= What is expected =
Using the entries that follow, write out the line containing "матическим сторнированием.", the line containing "Os valores serão corrigidos pela inflação.", and every line between them, exactly and nothing else.

= Stored data =
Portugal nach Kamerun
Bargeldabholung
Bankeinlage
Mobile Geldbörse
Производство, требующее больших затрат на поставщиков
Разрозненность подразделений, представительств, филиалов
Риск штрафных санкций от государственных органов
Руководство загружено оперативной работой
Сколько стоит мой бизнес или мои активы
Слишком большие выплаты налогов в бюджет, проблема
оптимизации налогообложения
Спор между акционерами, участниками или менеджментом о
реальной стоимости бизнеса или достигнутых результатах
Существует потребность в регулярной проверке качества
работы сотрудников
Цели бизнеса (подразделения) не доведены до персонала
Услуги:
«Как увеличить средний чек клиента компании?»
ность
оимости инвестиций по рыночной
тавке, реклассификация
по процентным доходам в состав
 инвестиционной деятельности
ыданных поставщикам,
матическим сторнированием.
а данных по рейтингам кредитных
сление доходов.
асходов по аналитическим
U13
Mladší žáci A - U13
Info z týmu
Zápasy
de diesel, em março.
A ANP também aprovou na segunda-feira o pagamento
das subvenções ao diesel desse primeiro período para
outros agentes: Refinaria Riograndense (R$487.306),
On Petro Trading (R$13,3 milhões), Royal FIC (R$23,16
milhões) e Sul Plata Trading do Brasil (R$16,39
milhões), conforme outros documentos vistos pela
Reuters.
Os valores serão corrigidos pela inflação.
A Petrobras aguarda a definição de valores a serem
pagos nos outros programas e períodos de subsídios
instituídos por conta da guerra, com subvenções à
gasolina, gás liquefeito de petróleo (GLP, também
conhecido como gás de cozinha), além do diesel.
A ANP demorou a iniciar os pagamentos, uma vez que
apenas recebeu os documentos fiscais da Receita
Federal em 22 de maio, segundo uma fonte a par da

...

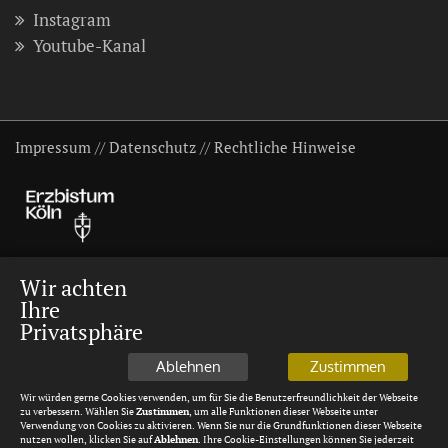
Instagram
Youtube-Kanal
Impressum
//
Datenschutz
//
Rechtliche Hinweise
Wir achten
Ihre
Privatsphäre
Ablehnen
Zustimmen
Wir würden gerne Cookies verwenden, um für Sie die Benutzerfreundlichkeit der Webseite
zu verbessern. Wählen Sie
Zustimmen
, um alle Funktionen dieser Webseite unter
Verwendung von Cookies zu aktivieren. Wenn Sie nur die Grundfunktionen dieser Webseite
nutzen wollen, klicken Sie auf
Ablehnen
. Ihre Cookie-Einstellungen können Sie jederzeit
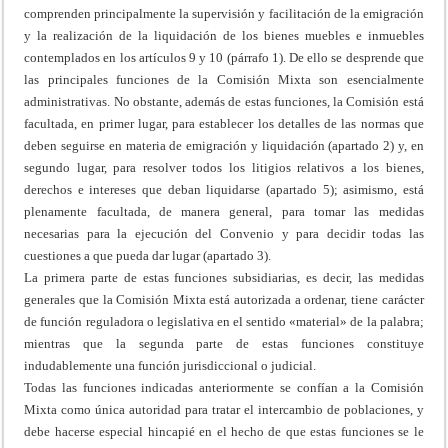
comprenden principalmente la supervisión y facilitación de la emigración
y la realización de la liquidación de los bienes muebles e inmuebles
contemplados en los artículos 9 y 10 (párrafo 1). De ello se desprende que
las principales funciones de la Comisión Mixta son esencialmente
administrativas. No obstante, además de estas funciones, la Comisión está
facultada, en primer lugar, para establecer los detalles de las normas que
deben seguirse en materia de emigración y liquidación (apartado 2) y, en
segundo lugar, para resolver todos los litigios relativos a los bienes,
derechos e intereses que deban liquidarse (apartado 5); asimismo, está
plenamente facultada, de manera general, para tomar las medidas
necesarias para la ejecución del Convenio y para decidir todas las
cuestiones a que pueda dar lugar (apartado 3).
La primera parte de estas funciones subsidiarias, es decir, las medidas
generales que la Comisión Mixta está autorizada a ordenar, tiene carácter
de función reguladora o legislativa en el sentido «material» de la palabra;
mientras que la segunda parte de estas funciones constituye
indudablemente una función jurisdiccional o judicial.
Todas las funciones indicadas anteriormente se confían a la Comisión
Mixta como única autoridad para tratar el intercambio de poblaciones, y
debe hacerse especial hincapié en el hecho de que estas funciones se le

= Answer box =
матическим сторнированием.
а данных по рейтингам кредитных
сление доходов.
асходов по аналитическим
U13
Mladší žáci A - U13
Info z týmu
Zápasy
de diesel, em março.
A ANP também aprovou na segunda-feira o pagamento
das subvenções ao diesel desse primeiro período para
outros agentes: Refinaria Riograndense (R$487.306),
On Petro Trading (R$13,3 milhões), Royal FIC (R$23,16
milhões) e Sul Plata Trading do Brasil (R$16,39
milhões), conforme outros documentos vistos pela
Reuters.
Os valores serão corrigidos pela inflação.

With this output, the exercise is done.